G(11), A(12), and A(33), despite their extrusion from the helical base-pair stack, form a well-defined structure that is highly ordered, judging by electron density in the initial map as well as the comparatively low temperature factors these residues have in the refined structure. They conspire with the remaining residues in the asymmetric bubble and the helical region above it to form a rather wide tunnel whose channel runs approximately perpendicular to the main helical axis. The phosphates of G(11) and A(12) are turned inward, creating a negatively charged environment within the tunnel cavity. Consequently, the tunnel forms a binding site for two [Mg(H2O)6]2+ ions in the native structure (see Figure 2B), and the tunnel is also the binding site for cis-[(NH3)2Cl2Pt(IV)]2+ and [Ru(NH3)6]3+ metal complexes that were introduced for heavy atom isomorphous replacement phasing. These highly structured and rigorously conserved features allow us to suggest that SARS pathogenesis might be inhibited by a drug designed to bind to s2m and disrupt one of these structures.

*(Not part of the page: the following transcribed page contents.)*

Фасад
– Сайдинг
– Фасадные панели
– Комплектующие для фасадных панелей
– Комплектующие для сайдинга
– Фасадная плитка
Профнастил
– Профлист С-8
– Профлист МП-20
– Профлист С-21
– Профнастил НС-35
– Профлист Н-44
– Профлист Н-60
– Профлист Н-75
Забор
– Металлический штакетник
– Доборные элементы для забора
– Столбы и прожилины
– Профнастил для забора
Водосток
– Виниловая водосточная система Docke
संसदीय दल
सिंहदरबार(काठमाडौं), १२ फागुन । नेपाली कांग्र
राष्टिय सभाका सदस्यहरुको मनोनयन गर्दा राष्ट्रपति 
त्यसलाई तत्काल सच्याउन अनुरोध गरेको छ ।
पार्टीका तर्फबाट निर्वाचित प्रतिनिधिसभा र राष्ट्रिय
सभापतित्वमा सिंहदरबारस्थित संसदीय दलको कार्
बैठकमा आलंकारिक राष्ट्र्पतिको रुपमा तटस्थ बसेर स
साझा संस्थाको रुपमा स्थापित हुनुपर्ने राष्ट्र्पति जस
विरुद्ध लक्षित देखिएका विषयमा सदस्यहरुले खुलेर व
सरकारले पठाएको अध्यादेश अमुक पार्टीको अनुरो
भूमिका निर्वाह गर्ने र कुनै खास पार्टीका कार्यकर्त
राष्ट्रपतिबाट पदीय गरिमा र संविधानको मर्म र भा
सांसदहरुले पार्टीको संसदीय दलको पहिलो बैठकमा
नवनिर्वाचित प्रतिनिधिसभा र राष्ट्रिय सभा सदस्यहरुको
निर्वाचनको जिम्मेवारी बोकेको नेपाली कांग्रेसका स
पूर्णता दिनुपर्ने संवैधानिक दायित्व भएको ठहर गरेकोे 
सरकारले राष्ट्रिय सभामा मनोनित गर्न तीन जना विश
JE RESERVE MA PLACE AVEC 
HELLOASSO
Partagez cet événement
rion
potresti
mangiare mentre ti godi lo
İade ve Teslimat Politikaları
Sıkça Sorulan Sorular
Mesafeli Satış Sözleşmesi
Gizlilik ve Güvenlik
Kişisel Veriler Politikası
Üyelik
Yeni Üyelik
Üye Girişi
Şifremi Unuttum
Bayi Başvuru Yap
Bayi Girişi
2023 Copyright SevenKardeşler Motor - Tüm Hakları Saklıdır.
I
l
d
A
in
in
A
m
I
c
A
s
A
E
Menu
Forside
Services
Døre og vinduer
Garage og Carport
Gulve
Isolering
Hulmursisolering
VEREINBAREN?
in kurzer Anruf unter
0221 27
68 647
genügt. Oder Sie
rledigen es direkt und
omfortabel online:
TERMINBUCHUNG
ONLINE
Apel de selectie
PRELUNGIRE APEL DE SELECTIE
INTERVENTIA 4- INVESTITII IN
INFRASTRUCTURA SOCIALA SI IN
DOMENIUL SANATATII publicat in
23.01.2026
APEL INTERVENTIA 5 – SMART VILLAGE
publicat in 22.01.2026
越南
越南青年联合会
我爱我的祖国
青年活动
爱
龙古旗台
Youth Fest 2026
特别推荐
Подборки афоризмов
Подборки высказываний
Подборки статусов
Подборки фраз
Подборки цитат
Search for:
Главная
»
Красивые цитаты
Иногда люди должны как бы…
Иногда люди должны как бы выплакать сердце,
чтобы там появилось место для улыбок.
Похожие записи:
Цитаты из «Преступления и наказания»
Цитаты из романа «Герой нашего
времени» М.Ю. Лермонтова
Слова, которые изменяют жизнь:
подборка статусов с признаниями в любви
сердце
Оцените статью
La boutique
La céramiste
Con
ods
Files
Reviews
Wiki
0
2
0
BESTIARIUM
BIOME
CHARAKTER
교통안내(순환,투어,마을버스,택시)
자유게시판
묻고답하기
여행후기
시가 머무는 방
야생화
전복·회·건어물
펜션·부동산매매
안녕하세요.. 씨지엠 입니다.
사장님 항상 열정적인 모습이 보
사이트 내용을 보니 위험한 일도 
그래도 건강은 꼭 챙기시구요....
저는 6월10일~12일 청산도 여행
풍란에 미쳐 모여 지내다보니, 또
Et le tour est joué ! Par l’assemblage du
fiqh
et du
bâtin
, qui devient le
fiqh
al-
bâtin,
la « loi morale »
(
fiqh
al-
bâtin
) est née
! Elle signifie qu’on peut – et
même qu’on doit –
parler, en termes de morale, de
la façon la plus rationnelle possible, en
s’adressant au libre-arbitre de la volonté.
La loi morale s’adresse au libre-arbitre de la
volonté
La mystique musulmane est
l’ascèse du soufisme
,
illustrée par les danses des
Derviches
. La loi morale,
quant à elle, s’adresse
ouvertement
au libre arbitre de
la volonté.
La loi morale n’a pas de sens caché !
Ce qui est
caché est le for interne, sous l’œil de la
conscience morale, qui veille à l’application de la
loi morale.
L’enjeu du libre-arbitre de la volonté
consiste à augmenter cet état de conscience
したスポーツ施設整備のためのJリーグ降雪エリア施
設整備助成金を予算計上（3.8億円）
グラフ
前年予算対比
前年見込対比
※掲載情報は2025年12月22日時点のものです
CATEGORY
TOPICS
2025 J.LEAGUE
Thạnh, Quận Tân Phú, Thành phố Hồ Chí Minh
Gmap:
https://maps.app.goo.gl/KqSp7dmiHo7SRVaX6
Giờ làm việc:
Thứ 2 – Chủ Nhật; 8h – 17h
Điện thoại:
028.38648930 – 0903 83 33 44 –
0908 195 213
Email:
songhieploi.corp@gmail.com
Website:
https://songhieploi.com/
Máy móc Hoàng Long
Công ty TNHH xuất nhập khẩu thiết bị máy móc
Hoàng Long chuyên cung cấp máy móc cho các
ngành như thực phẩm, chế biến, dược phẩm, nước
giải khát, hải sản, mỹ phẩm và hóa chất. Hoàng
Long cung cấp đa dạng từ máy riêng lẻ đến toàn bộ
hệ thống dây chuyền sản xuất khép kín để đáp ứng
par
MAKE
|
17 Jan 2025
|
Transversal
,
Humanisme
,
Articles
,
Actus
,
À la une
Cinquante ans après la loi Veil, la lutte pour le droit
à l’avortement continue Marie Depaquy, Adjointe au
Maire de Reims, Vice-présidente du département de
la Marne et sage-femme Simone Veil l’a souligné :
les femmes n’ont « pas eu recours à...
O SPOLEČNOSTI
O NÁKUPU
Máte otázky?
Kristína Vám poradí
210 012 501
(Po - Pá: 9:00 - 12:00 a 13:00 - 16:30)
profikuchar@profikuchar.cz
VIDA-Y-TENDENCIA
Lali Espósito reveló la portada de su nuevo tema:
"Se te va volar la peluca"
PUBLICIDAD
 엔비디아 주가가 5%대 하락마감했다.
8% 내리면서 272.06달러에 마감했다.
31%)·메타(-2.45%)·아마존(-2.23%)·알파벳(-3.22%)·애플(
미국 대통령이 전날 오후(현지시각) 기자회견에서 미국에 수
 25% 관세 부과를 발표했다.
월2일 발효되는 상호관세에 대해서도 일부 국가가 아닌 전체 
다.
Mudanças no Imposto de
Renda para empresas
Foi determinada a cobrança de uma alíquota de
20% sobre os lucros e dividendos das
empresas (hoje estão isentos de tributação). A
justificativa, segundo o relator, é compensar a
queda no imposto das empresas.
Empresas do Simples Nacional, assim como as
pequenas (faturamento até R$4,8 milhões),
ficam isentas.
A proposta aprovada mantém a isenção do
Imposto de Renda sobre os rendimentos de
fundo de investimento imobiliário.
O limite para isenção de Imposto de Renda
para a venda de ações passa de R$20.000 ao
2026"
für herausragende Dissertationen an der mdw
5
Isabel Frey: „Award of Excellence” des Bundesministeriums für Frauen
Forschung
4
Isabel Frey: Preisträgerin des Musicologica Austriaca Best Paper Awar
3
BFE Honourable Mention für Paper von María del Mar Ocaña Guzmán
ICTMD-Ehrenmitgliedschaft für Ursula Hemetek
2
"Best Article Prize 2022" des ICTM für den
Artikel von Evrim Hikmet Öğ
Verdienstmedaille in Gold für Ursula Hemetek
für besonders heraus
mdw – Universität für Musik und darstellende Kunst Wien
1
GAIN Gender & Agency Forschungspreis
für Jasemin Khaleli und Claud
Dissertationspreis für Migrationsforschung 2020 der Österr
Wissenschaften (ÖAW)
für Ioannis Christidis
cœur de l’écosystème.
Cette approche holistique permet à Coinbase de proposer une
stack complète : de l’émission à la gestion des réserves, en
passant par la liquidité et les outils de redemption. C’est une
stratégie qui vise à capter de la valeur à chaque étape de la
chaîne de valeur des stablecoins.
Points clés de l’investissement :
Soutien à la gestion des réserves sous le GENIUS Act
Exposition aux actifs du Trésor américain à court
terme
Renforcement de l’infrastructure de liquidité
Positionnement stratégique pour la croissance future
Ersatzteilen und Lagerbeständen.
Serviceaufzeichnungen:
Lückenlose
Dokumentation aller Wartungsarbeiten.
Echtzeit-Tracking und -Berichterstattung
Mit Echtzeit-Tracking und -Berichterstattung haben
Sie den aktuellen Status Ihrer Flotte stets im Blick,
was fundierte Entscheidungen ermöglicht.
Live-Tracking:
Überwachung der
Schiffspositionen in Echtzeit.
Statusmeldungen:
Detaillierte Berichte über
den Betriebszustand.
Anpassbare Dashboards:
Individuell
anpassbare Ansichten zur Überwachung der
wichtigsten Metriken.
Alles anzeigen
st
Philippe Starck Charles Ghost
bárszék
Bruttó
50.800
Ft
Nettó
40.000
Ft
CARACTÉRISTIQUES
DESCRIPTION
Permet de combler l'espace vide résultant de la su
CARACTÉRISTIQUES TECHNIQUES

Chemical Probing of the Solution Structure
To compare the crystal structure with the solution structure of s2m, we performed chemical modification experiments. The results are consistent with the crystal structure, and in some cases enable us to verify that long-range tertiary interactions observed in the crystal structure also occur in solution. Dimethyl sulfate (DMS) modification patterns (Figure 4A) of the N1 atomic position of A and the N3 of C residues are consistent with the observed fold in the crystal structure (Figure 4B). A and C residues that are solvent-exposed in the tertiary structure, such as A(12), A(23), and C(27), are among the most heavily modified by DMS (along with A and A near the helical terminus). These modification sites are shown as red spheres in Figure 4B. Although A(33) is quite exposed in the tertiary structure, the N1 is protected from modification by DMS (shown as a green sphere in Figure 4B), consistent with the involvement of the N1 of A(33) in a 2.8-Å hydrogen bond with the exocyclic N2 of G(11) (white atom and dotted line in Figure 4B) in the crystal structure. We therefore conclude that this tertiary structural interaction observed in crystals of s2m RNA is likely to be quite similar to what occurs in solution. G(11) is the only G residue of the s2m RNA detectably modified by kethoxal (data not shown), which reacts with nitrogens at the N1 and N2 positions. The N1 modification site is highlighted as an orange sphere and is consistent with the observed tertiary structure formed by G(11), A(12), and A(33) that exposes G(11) to the solvent. U(30) is solvent-exposed in the crystal structure and is reactive to 1-cyclohexyl-3-(2-morpholinoethyl) carbodiimide metho-p-toluene sulfonate (CMCT; magenta spheres in Figure 4B; data not shown), as are the non-conserved 3′-terminal uridines (probably due to helix fraying in solution). U(25), which is not well ordered in the crystal but which we expect is also solvent-exposed, appears not to be reactive.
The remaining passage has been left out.